Comet Assay for DNA Damage Detection in Cells

Exposure to harmful agents induces single- and double-stranded breaks in the cellular DNA, which lead to DNA damage.

To detect DNA damage, begin with a single-cell suspension of chemical-treated cells in liquefied, low-melting point agarose. Load the suspension onto a glass slide, and allow the agarose to solidify — enabling the immobilization of cells within the porous gel matrix.

Treat the cells with lysis buffer. The detergents in the buffer solubilize the cellular and nuclear membranes, while the salts remove the histones from the DNA, forming a nucleoid body containing DNA attached to the nuclear matrix.

Incubate the slides in an alkaline electrophoresis buffer. This causes the DNA to unwind and generate single-stranded fragments. Place the slide in an electrophoresis apparatus, and connect it to the power supply. This allows the migration of negatively charged DNA toward the positive anode.

The undamaged DNA remains restricted within the nucleoid body. In contrast, the smaller, damaged DNA fragments begin moving toward the anode. This differential movement forms a comet-like structure, in which the undamaged DNA forms the head, while the damaged DNA forms the comet's tail.

Incubate the slide in a neutralization buffer to allow the single-stranded DNA fragments to renature. Next, treat the slide with a fluorescent dye that stains DNA. Visualize the slide under a fluorescence microscope.

The intensity and length of the tail correlate with the degree of cellular DNA damage.

To begin, prepare 0.6% low melting point agarose in PBS, and place it in a water bath at 37 degrees Celsius. Labeled the frosted end of the pre-coated slides with name, date, and treatment information using a permanent marker or pencil.

Place a chilling plate on a flat bench, and insert two frozen cooling packs into the sliding drawer below the metal surface. Then, place the slides on the chilling plate to pre-chill for 1 to 2 minutes. Centrifuge and remove the supernatant from the sample tubes, and place them immediately back on ice. Resuspend the cell pellet with 200 microliters of 0.6% low melting point agarose, and mix by pipetting.

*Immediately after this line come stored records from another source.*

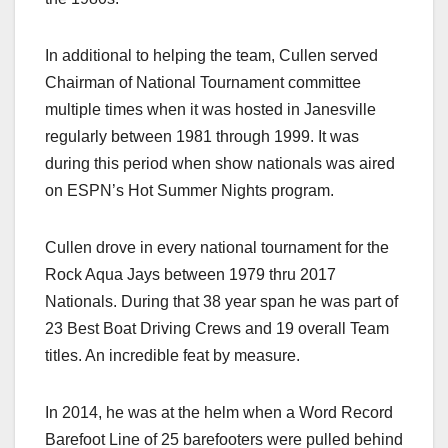
In additional to helping the team, Cullen served
Chairman of National Tournament committee
multiple times when it was hosted in Janesville
regularly between 1981 through 1999. It was
during this period when show nationals was aired
on ESPN’s Hot Summer Nights program.
Cullen drove in every national tournament for the
Rock Aqua Jays between 1979 thru 2017
Nationals. During that 38 year span he was part of
23 Best Boat Driving Crews and 19 overall Team
titles. An incredible feat by measure.
In 2014, he was at the helm when a Word Record
Barefoot Line of 25 barefooters were pulled behind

Next, add 80 microliters of agarose-containing cells onto a chilled slide, and quickly place a coverslip on the gel. Allow the gel to set on the chilling plate for 1 to 2 minutes. In the meantime, prepare 500 milliliters of working solution of lysis buffer, and pour it into the lysis dish.

After the gels have set, remove the coverslips quickly by gently holding the slide between thumb and forefinger, and sliding the coverslip off the gel. Then, place the slides inside a slide carrier, with all the black dot marks on the slides facing in the same direction. Place the slide carrier inside the lysis dish. Close the lid of the lysis dish, and put it for incubation.

Carefully remove the slide carrier from the lysis dish without disturbing the gels. Gently, place the slide carrier in a washing dish pre-loaded with ice-cold double-distilled water. Ensure that the slides are completely submerged, and leave the setup for 30 minutes.

Place a frozen cooling pack under the electrophoresis tank to maintain optimal buffer temperature. Then, add ice-cold electrophoresis working solution to the tank, and transfer the slide carrier into it. Orient the slides, such that the cell containing gels point toward the cathode.

Incubate the slides in the electrophoresis tank for 20 minutes, to allow the DNA to unwind. Then, turn on the power supply to perform electrophoresis for 20 minutes at 1.19 volts per centimeter. After the electrophoresis is complete, turn off the power supply, and remove the slide carrier from the electrophoresis tank. Allow the slide carrier to drain on tissue paper for 30 seconds.

Next, place the slide carrier into a dish containing neutralization buffer, and leave it for 20 minutes. Following this, place it in a washing dish containing ice-cold double-distilled water, and leave it for 20 minutes. After washing, remove the slide carrier from the water, and allow the slides to dry in an incubator at 37 degrees Celsius for 1 hour.

To rehydrate the slides, transfer the slide carrier to a washing dish containing ice-cold double-distilled water and leave it for 30 minutes. Then, place the slide carrier into a staining dish containing 2.5 micrograms per milliliter propidium iodide solution.

Close the lid of the staining dish, and incubate it for 20 minutes in the dark at room temperature. After incubation, transfer the slide carrier to a separate dish, and wash it with ice-cold double-distilled water for 20 minutes.

Remove the slide carrier from the dish, and dry it completely in the dark, either in a 37 degrees Celsius incubator or at room temperature. After the slides dry completely, store them in a slide box in the dark until ready for image analysis.